The CLI is @assrt-ai/assrt on npm. Install with npx @assrt-ai/assrt setup, MIT license. The source is readable at github.com/assrt-ai. What lives in your repo after adopting it: plain Markdown plans (any text editor, any VCS), a package.json dependency on @assrt-ai/assrt, and nothing else Assrt-specific. The agent that drives the browser is Anthropic's Claude Haiku 4.5 by default (agent.ts line 9) or Google Gemini, with the provider and model configurable per run. The browser layer is @playwright/mcp, which is Microsoft's. If Assrt shuts down tomorrow, the CLI continues to work on the version you installed, your Markdown plans continue to be readable Markdown, and the only loss is the optional cloud sync for history. The agent's reasoning layer is an API key you own against a model provider you choose, not a subscription to Assrt.

How do I evaluate an automation test tool using this frame? What do I actually ask on the vendor call?

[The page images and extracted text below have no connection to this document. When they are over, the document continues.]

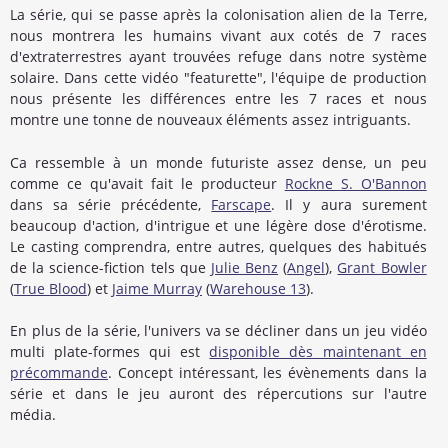
La série, qui se passe après la colonisation alien de la Terre,
nous montrera les humains vivant aux cotés de 7 races
d'extraterrestres ayant trouvées refuge dans notre système
solaire. Dans cette vidéo "featurette", l'équipe de production
nous présente les différences entre les 7 races et nous
montre une tonne de nouveaux éléments assez intriguants.
Ca ressemble à un monde futuriste assez dense, un peu
comme ce qu'avait fait le producteur
Rockne S. O'Bannon
dans sa série précédente,
Farscape
. Il y aura surement
beaucoup d'action, d'intrigue et une légère dose d'érotisme.
Le casting comprendra, entre autres, quelques des habitués
de la science-fiction tels que
Julie Benz
(
Angel
),
Grant Bowler
(
True Blood
) et
Jaime Murray
(
Warehouse 13
).
En plus de la série, l'univers va se décliner dans un jeu vidéo
multi plate-formes qui est
disponible dès maintenant en
précommande
. Concept intéressant, les évènements dans la
série et dans le jeu auront des répercutions sur l'autre
média.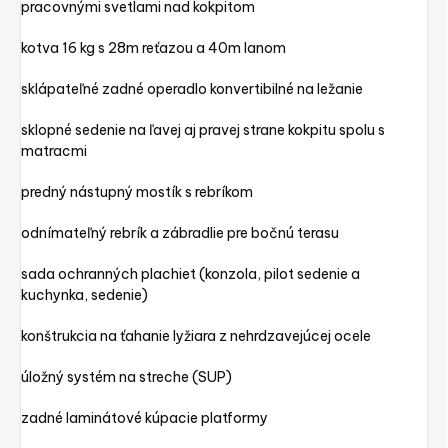
pracovnými svetlami nad kokpitom
kotva 16 kg s 28m reťazou a 40m lanom
sklápateľné zadné operadlo konvertibilné na ležanie
sklopné sedenie na ľavej aj pravej strane kokpitu spolu s
matracmi
predný nástupný mostík s rebríkom
odnímateľný rebrík a zábradlie pre bočnú terasu
sada ochranných plachiet (konzola, pilot sedenie a
kuchynka, sedenie)
konštrukcia na ťahanie lyžiara z nehrdzavejúcej ocele
úložný systém na streche (SUP)
zadné laminátové kúpacie platformy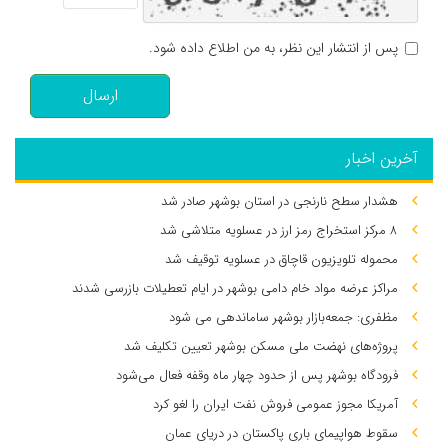
پس از انتشار این نظر، به من اطلاع داده شود.
ارسال
آخرین اخبار
هشدار سطح نارنجی در استان بوشهر صادر شد
۸ مرکز استخراج رمز ارز در عسلویه متلاشی شد
محموله تلویزیون قاچاق در عسلویه توقیف شد
مراکز عرضه مواد خام دامی بوشهر در ایام تعطیلات بازرسی شدند
مظفری: جمعه‌بازار بوشهر ساماندهی می‌ شود
پروژه‌های نهضت ملی مسکن بوشهر تعیین تکلیف شد
فرودگاه بوشهر پس از حدود چهار ماه وقفه فعال می‌شود
آمریکا مجوز عمومی فروش نفت ایران را لغو کرد
سقوط هواپیمای باری پاکستان در دریای عمان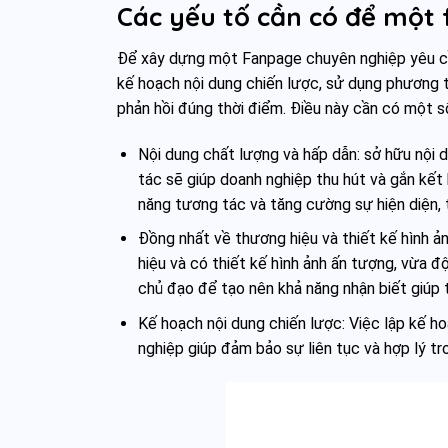
Các yếu tố cần có để một
Để xây dựng một Fanpage chuyên nghiệp yêu cầu
kế hoạch nội dung chiến lược, sử dụng phương 
phản hồi đúng thời điểm. Điều này cần có một số
Nội dung chất lượng và hấp dẫn: sở hữu nội d
tác sẽ giúp doanh nghiệp thu hút và gắn kết
năng tương tác và tăng cường sự hiện diện,
Đồng nhất về thương hiệu và thiết kế hình 
hiệu và có thiết kế hình ảnh ấn tượng, vừa
chủ đạo để tạo nên khả năng nhận biết giúp 
Kế hoạch nội dung chiến lược: Việc lập kế h
nghiệp giúp đảm bảo sự liên tục và hợp lý tro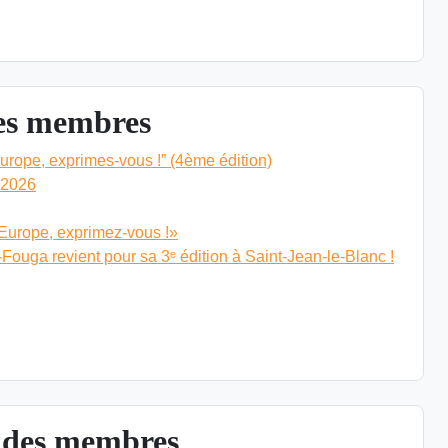
ROJETS
des membres
rope, exprimes-vous !” (4ème édition)
 2026
Europe, exprimez-vous !»
Fouga revient pour sa 3ᵉ édition à Saint-Jean-le-Blanc !
S MEMBRES
 des membres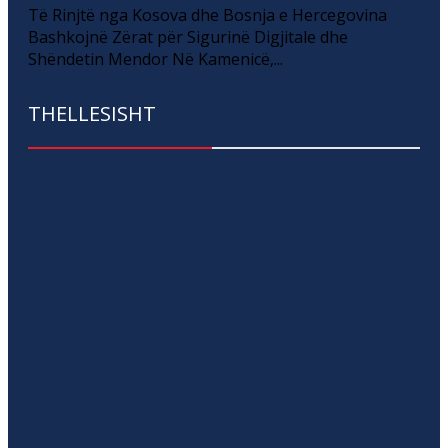
Të Rinjtë nga Kosova dhe Bosnja e Hercegovina
Bashkojnë Zërat për Sigurinë Digjitale dhe
Shëndetin Mendor Në Kamenicë,...
THELLESISHT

Three questions. First: 'When I run one test, how many distinct artifacts do I get?' A script-based runner answers one (the report). An agent-driven runner should answer at least two (the report plus a bug log, possibly a third if it also discovers new pages). Second: 'What format is my test plan in, and can I commit it to git as a text file?' Markdown, YAML, and .spec.ts all qualify; a proprietary format that only exists inside their cloud editor does not. Third: 'What happens to my plans and my results if I cancel my account?' An acceptable answer is 'you downloaded them to disk during the trial and they still run.' An unacceptable answer is 'we export to a schema no other tool reads.' This frame replaces the usual 15-feature checkbox matrix with three architectural questions that surface whether the tool's shape matches how you actually want to work.

Does the bug log ever generate false positives, and how noisy is it in practice?

Yes, and it is calibrated low by design. The system prompt instructs the agent to report 'obvious' bugs, and suggest_improvement requires a severity field that forces the model to rank. In practice, on a 10-scenario run, the improvements[] array tends to land between 0 and 5 entries. A critical entry is rare (the agent reserves it for things like checkout failing or auth being broken on a public page). Minor is the usual severity, and minor entries are triaged in batch, not as tickets. False positives happen, mostly around 'this copy is confusing' style UX opinions; a .assrtignore pattern or a severity filter at the CLI level (grep) resolves them. The alternative is silence, which is what a scripted runner gives you: the bugs exist, the run just does not mention them.

Can I disable the bug log if my team does not want it?

You can ignore it: it never fails a scenario, and if no one reads improvements[] it sits in latest.json unread. You can also prompt it off: add 'Do not call suggest_improvement; focus only on the plan' to your scenario text, and the agent will comply. The current architecture does not expose a CLI flag to remove the tool definition from the schema (agent.ts line 158) because the tool is cheap when unused, but there is no cost to leaving it on. Most teams that adopt Assrt end up keeping the log and skimming it weekly, the same way you might skim Sentry's low-signal issues tab. It becomes a small backlog of polish items attached to your main regression suite.